First the global overview: European benchmark Brent crude ended Friday down 17 cents to $49.05 per barrel, according to Reuters. That still left Brent a bit higher for the week, breaking a six-week string of declines. The U.S. standard West Texas Intermediate hit an intraday low of $41.35 before recovering slightly.
The wire service also quoted a Goldman Sachs note to its clients, which pointed to the recent devaluation of the Chinese yuan as affecting the wider global economy, a sentiment reflected by other analysts.
"When you have the biggest customer for oil and commodities devaluing, then obviously you find your product coming under pressure and that is really how the day has panned out," Saxo Bank commodities strategist Ole Hansen told the Australian Financial Review on Wednesday.

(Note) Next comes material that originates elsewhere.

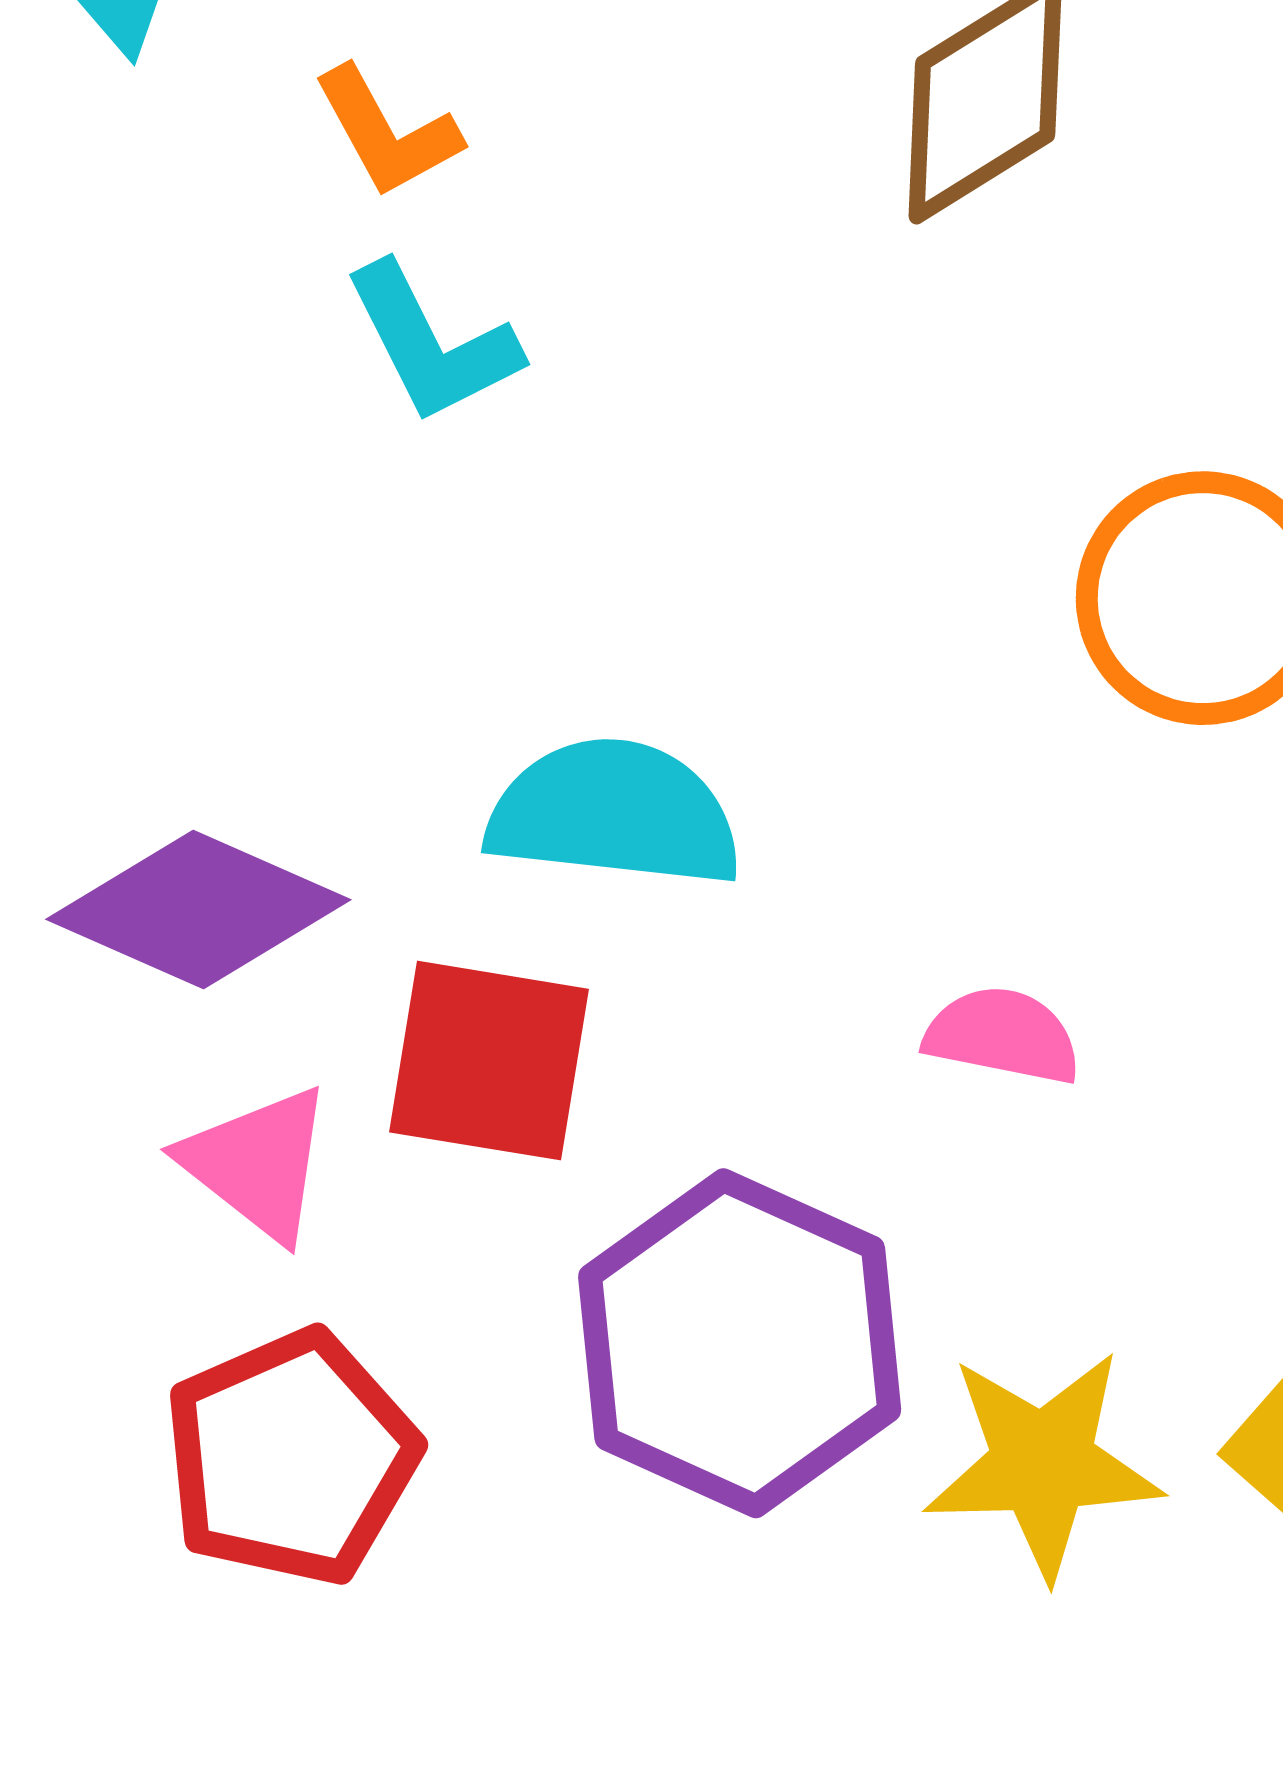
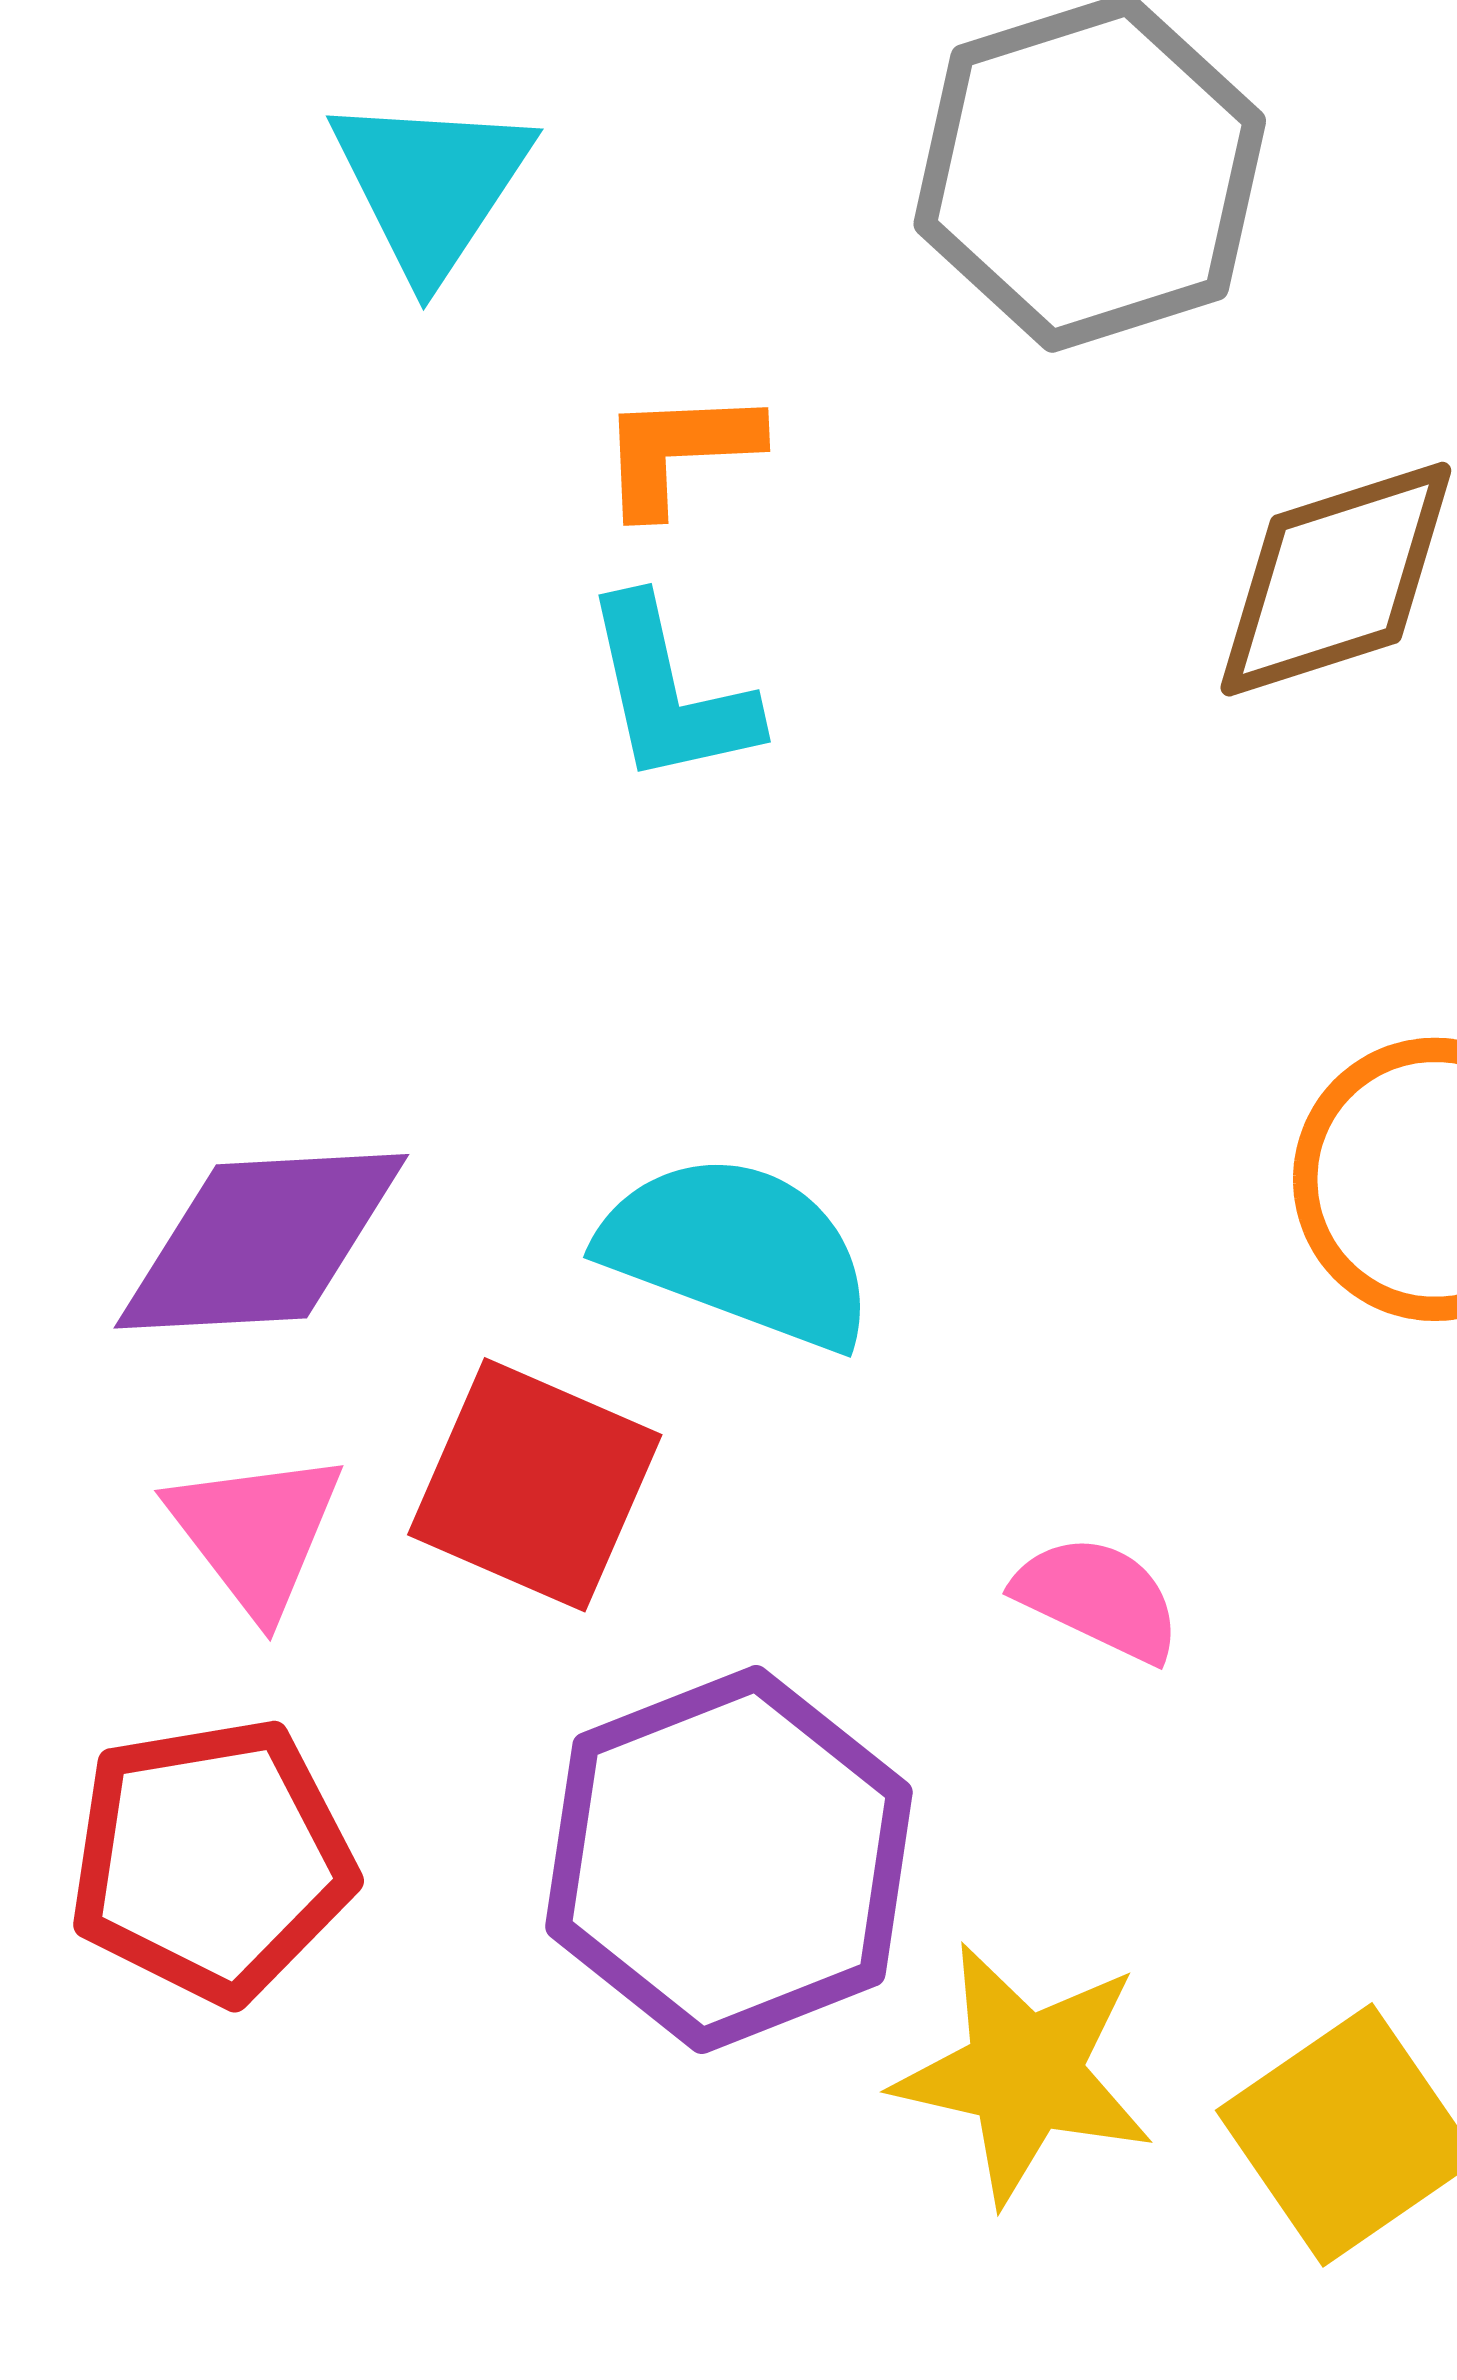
orange L-shape: (387, 132) -> (679, 451), turned 102
purple diamond: (198, 909) -> (261, 1241), turned -41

Several other factors are contributing to oil's ongoing drop. North American production, spurred by the shale oil boom in the U.S. and Canada, remains strong. And members of the OPEC oil cartel haven't veered away from their current oil production quotas. Indeed, news that OPEC member nations increased production last month has also pressured oil prices.
A report issued earlier this month by the U.S. Energy Information Agency (EIA) noted the nation's commercial crude oil inventories (and not counting the Strategic Petroleum Reserve) "remain near levels not seen for this time of year in at least the last 80 years."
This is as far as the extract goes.